Supplied records
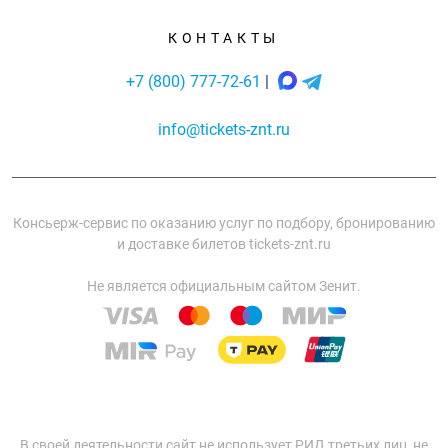
КОНТАКТЫ
+7 (800) 777-72-61
|
info@tickets-znt.ru
Консьерж-сервис по оказанию услуг по подбору, бронированию
и доставке билетов tickets-znt.ru
Не является официальным сайтом Зенит.
В своей деятельности сайт не использует РИД третьих лиц, не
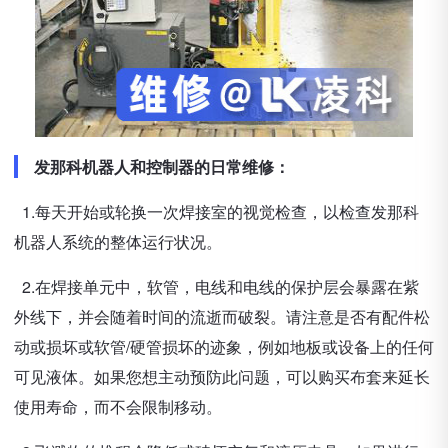
发那科机器人和控制器的日常维修：
1.每天开始或轮换一次焊接室的视觉检查，以检查发那科
机器人系统的整体运行状况。
2.在焊接单元中，软管，电线和电线的保护层会暴露在紫
外线下，并会随着时间的流逝而破裂。请注意是否有配件松
动或损坏或软管/硬管损坏的迹象，例如地板或设备上的任何
可见液体。如果您想主动预防此问题，可以购买布套来延长
使用寿命，而不会限制移动。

Problem statement
Repeat the listing above in full, exactly, and omit its pictures.

Solved exercise
КОНТАКТЫ
+7 (800) 777-72-61
|
info@tickets-znt.ru
Консьерж-сервис по оказанию услуг по подбору, бронированию
и доставке билетов tickets-znt.ru
Не является официальным сайтом Зенит.
В своей деятельности сайт не использует РИД третьих лиц, не
发那科机器人和控制器的日常维修：
1.每天开始或轮换一次焊接室的视觉检查，以检查发那科
机器人系统的整体运行状况。
2.在焊接单元中，软管，电线和电线的保护层会暴露在紫
外线下，并会随着时间的流逝而破裂。请注意是否有配件松
动或损坏或软管/硬管损坏的迹象，例如地板或设备上的任何
可见液体。如果您想主动预防此问题，可以购买布套来延长
使用寿命，而不会限制移动。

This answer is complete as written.